Work to be completed: Copy the entries below verbatim, omitting any pictures they contain.
Data supplied Block Start
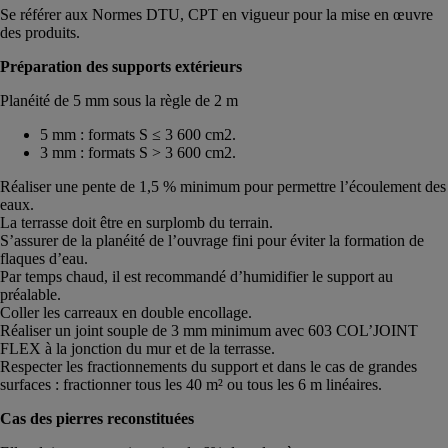
Se référer aux Normes DTU, CPT en vigueur pour la mise en œuvre
des produits.
Préparation des supports extérieurs
Planéité de 5 mm sous la règle de 2 m
5 mm : formats S ≤ 3 600 cm2.
3 mm : formats S > 3 600 cm2.
Réaliser une pente de 1,5 % minimum pour permettre l’écoulement des
eaux.
La terrasse doit être en surplomb du terrain.
S’assurer de la planéité de l’ouvrage fini pour éviter la formation de
flaques d’eau.
Par temps chaud, il est recommandé d’humidifier le support au
préalable.
Coller les carreaux en double encollage.
Réaliser un joint souple de 3 mm minimum avec 603 COL’JOINT
FLEX à la jonction du mur et de la terrasse.
Respecter les fractionnements du support et dans le cas de grandes
surfaces : fractionner tous les 40 m² ou tous les 6 m linéaires.
Cas des pierres reconstituées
Data supplied Block End
Worked solution:
Se référer aux Normes DTU, CPT en vigueur pour la mise en œuvre
des produits.
Préparation des supports extérieurs
Planéité de 5 mm sous la règle de 2 m
5 mm : formats S ≤ 3 600 cm2.
3 mm : formats S > 3 600 cm2.
Réaliser une pente de 1,5 % minimum pour permettre l’écoulement des
eaux.
La terrasse doit être en surplomb du terrain.
S’assurer de la planéité de l’ouvrage fini pour éviter la formation de
flaques d’eau.
Par temps chaud, il est recommandé d’humidifier le support au
préalable.
Coller les carreaux en double encollage.
Réaliser un joint souple de 3 mm minimum avec 603 COL’JOINT
FLEX à la jonction du mur et de la terrasse.
Respecter les fractionnements du support et dans le cas de grandes
surfaces : fractionner tous les 40 m² ou tous les 6 m linéaires.
Cas des pierres reconstituées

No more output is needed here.